Sepang, 14 (AE) - As declarações de Mika Hakkinen, Michael Schumacher e Eddie Irvine são tão conflitantes, a respeito do papel de cada um no GP da Malásia, que só mesmo sábado de madrugada, na definição do grid, e domingo, na corrida
ficará claro o que cada um planeja fazer na verdade. "Para ajudar Eddie é simples, eu preciso ser rápido e não me acidentar", afirmou hoje Schumacher. Os primeiros treinos livres serão realizados na madrugada desta sexta-feira.
Cada um diz uma coisa: "Vim aqui para ajudar a Ferrari ser campeã entre os construtores", fala o piloto alemão. Já Irvine, hoje também, retrucou: "Para mim, o mais importante é o título de pilotos." Schumacher emendou: "Meu segundo objetivo no fim de semana é ajudar Eddie ser campeão." E Mika Hakkinen tratou de esquentar ainda mais a discordância entre ambos ao afirmar: "Michael colaborar com Eddie? Acho que ele pode acabar é me ajudando." Mas admitiu: "Preferia vê-lo em casa."
As palavras do finlandês da McLaren, líder da temporada, reflete o que muita gente pensa na Fórmula 1: o último desejo de Schumacher é ver Irvine campeão. Mais uma vez o alemão repetiu que sua preocupação é vencer o GP da Malásia e "Eddie que faça a sua parte". Ele explicou: "Se o Eddie quiser contar comigo ele não poderá deixar o Hakkinen entre nós." E esse desafio de Irvine começa já sábado, ainda às 3 horas, quando o grid do GP da Malásia será definido. A TV Globo transmite o treino ao vivo.
Curiosamente, tanto Hakkinen quanto Schumacher se autoproclamaram vencedores da penúltima etapa do campeonato. "Gostei do circuito, como nosso carro está muito melhor de quando me acidentei, tenho plenas condições de vencer domingo", afirma Schumacher. Hakkinen comentou que pôde verificar nos testes da semana passada, em Barcelona, que sua McLaren evoluiu ainda mais. "Vamos ter um carros fantástico aqui." O finlandês foi um pouco além nos elogios ao autódromo de Sepang. "O traçado apresenta uma combinação de curvas fabulosa, o trabalho realizado aqui foi brilhante." O que mais está animando Schumacher é a frequente variação nas condições do tempo, além do calor de quase 40 graus que faz na Malásia.
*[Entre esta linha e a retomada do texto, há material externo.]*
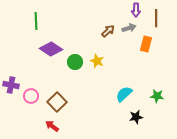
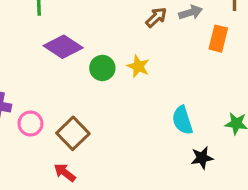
cyan semicircle: (124, 94) -> (182, 120), turned -66

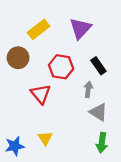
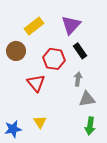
black rectangle: (98, 66) -> (80, 51), moved
gray triangle: (98, 112) -> (87, 99), turned -42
Quase sempre que as corridas são disputadas ora com chuva ora com o asfalto mais seco, o alemão interpreta melhor essas mudanças e acaba vencendo. Já Irvine enalteceu essa característica do companheiro de Ferrari e confessou: "Eu estou 150 % por trás dessa volta do Michael à competição, procurei Luca di Montezemolo (presidente da Ferrari), falei com todo mundo, para ver se ele mudava de opinião." Schumacher havia afirmado que não mais correria este ano. Uma vitória do alemão, domingo, garante a extensão da disputa pelo título até o GP do Japão. A única possibilidade de o campeonato acabar na Malásia é Hakkinen vencer e Irvine não se classificar entre os quatro primeiros. "Se chegarmos em Suzuka em igualdade de condições serei campeão porque lá sou imbatível", revela o norte-irlandês que confirmou ter trabalhado para a volta de Schumacher por saber que seria bem mais difícil para Hakkinen vencer na Malásia. Descontraído, o alemão Heinz-Harald Frentzen, da Jordan, lembrou sua posição de franco atirador, com 50 pontos na classificação, 12 a menos de Hakkinen e 10 de Irvine. "Eu não sinto nenhuma pressão extra, se conquistar o título, ótimo, caso contrário ninguém o exigia mesmo de mim." Sua Jordan-Mugen Honda vem sendo desenvolvida com eficiência, a cada etapa do Mundial, disse. "Gosto dessas mudanças da condição da pista." No último GP, disputado também com chuva, ele liderou as 30 primeiras voltas da prova, até que ele próprio aciona-se, sem desejar, a chave-geral, e abandonasse.